Дело было в поезде из N-ска в Москву. Идет он поздно ночером и прибывает рано утром, все надеялись поспать.
Но не тут-то было.
В одном отсеке плацкарта (студенческая бедность, а то как же) со мной ехал хтонический брюзга, которому все не нравится - и колбаса-то мясная, и мороженое-то холодное. Достал всех неимоверно, затыкаться не собирался, только во вкус вошел. А время - час ночи. Дядька перешел в брюзжании на бездыханную бездуховную молодежь, которая и Пушкина-то не читала. И презрительно говорит девятнадцатилетней мне, нахохлившейся в углу:
- Вот ты, девочка, хоть одну строчку из "Евгения Онегина"-то вспомнишь?!

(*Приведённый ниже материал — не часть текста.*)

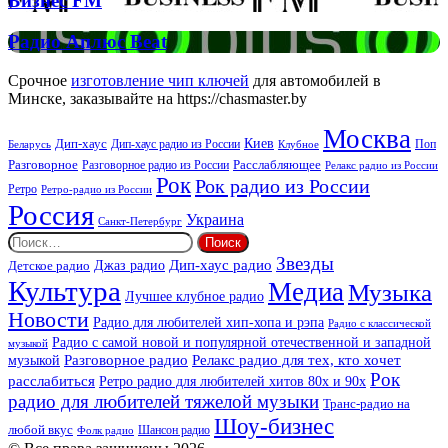
Бизнес FM
FM
Радио
Радио Аплюс Beat
Аплюс
Beat
Срочное
изготовление чип ключей
для автомобилей в
Минске, заказывайте на https://chasmaster.by
Москва
Киев
Дип-хаус
Дип-хаус радио из России
Клубное
Поп
Беларусь
Разговорное
Расслабляющее
Разговорное радио из России
Релакс радио из России
Рок
Рок радио из России
Ретро
Ретро-радио из России
Россия
Украина
Санкт-Петербург
Найти:
Звезды
Дип-хаус радио
Джаз радио
Детское радио
Культура
Медиа
Музыка
Лучшее клубное радио
Новости
Радио для любителей хип-хопа и рэпа
Радио с классической
Радио с самой новой и популярной отечественной и западной
музыкой
музыкой
Разговорное радио
Релакс радио для тех, кто хочет
Рок
расслабиться
Ретро радио для любителей хитов 80х и 90х
радио для любителей тяжелой музыки
Транс-радио на
Шоу-бизнес
любой вкус
Шансон радио
Фолк радио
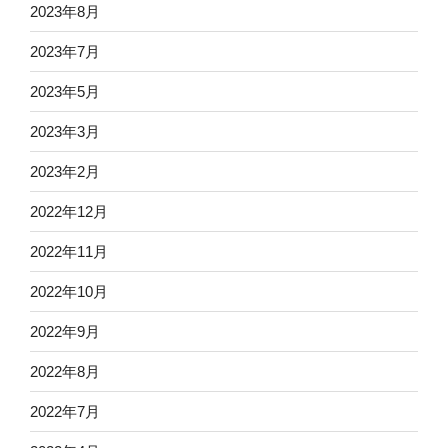
2023年8月
2023年7月
2023年5月
2023年3月
2023年2月
2022年12月
2022年11月
2022年10月
2022年9月
2022年8月
2022年7月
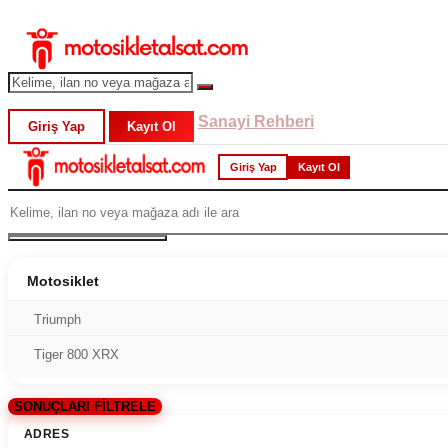
Sanayi Rehberi
Giriş Yap
Kayıt Ol
Giriş Yap
Kayıt Ol
Motosiklet
Triumph
Tiger 800 XRX
SONUÇLARI FİLTRELE
ADRES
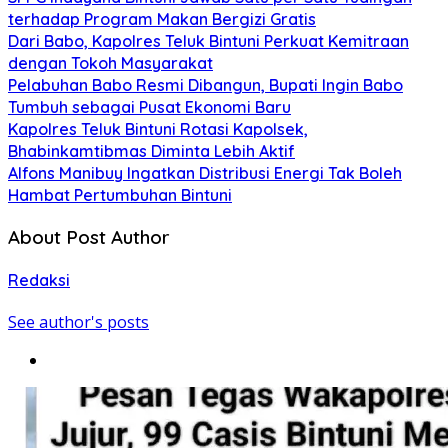
terhadap Program Makan Bergizi Gratis
Dari Babo, Kapolres Teluk Bintuni Perkuat Kemitraan
dengan Tokoh Masyarakat
Pelabuhan Babo Resmi Dibangun, Bupati Ingin Babo
Tumbuh sebagai Pusat Ekonomi Baru
Kapolres Teluk Bintuni Rotasi Kapolsek,
Bhabinkamtibmas Diminta Lebih Aktif
Alfons Manibuy Ingatkan Distribusi Energi Tak Boleh
Hambat Pertumbuhan Bintuni
About Post Author
Redaksi
See author's posts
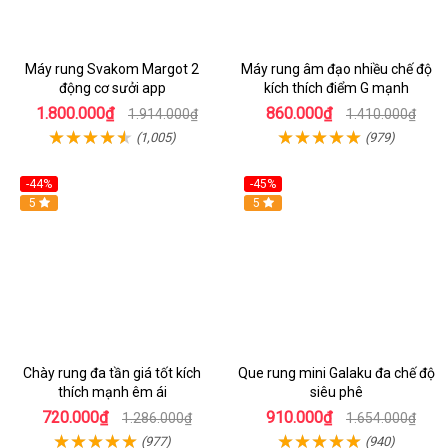
Máy rung Svakom Margot 2
Máy rung âm đạo nhiều chế độ
động cơ sưởi app
kích thích điểm G mạnh
1.800.000₫
860.000₫
1.914.000₫
1.410.000₫
(1,005)
(979)
-44%
-45%
Hot
5
Hot
5
Chày rung đa tần giá tốt kích
Que rung mini Galaku đa chế độ
thích mạnh êm ái
siêu phê
720.000₫
910.000₫
1.286.000₫
1.654.000₫
(977)
(940)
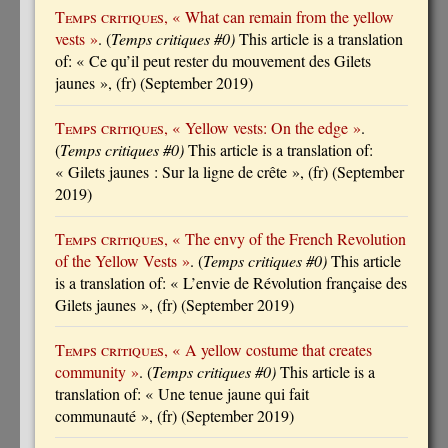
Temps critiques
, « What can remain from the yellow
vests »
. (
Temps critiques #0)
This article is a translation
of: « Ce qu’il peut rester du mouvement des Gilets
jaunes », (fr) (September 2019)
Temps critiques
, « Yellow vests: On the edge »
.
(
Temps critiques #0)
This article is a translation of:
« Gilets jaunes : Sur la ligne de crête », (fr) (September
2019)
Temps critiques
, « The envy of the French Revolution
of the Yellow Vests »
. (
Temps critiques #0)
This article
is a translation of: « L’envie de Révolution française des
Gilets jaunes », (fr) (September 2019)
Temps critiques
, « A yellow costume that creates
community »
. (
Temps critiques #0)
This article is a
translation of: « Une tenue jaune qui fait
communauté », (fr) (September 2019)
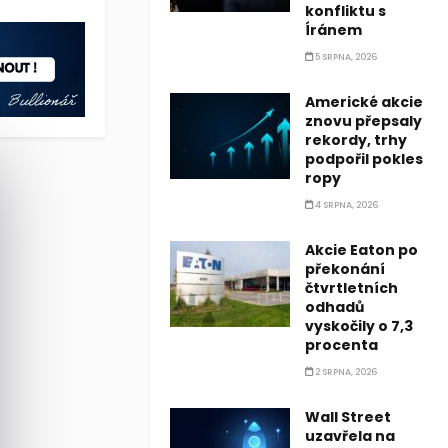
konfliktu s
Íránem
5 SRPNA, 2026
Americké akcie
znovu přepsaly
rekordy, trhy
podpořil pokles
ropy
4 SRPNA, 2026
Akcie Eaton po
překonání
čtvrtletních
odhadů
vyskočily o 7,3
procenta
2 SRPNA, 2026
Wall Street
uzavřela na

Да говно вопрос, как говорится: начинаю спокойно декламировать прям с начала. Народ заинтересованно прислушивается, мужик покрывается пятнами и, не зная, чем еще меня уязвить, выплевывает:
- А по-французски слабо?!
Боженька, если ты есть, то спасибо тебе за этот момент истины. Вот она, немедленная карма. Будут наказаны гордые и чо там еще.
Тут я понимаю, что настал мой звездный час. Именно эти первые строки мы в восьмом классе намертво заучивали на уроках французского.
Не меняя позы, тона голоса и выражения лица, я принимаюсь непринужденно читать то же самое по-французски.
Дядька как-то даже сдулся и уменьшился... и под общий не особо скрываемый ржач и полный счастья взгляд отмщенной проводницы, которой от него особенно досталось, отполз на верхнюю полку и не высовывался оттуда до прибытия.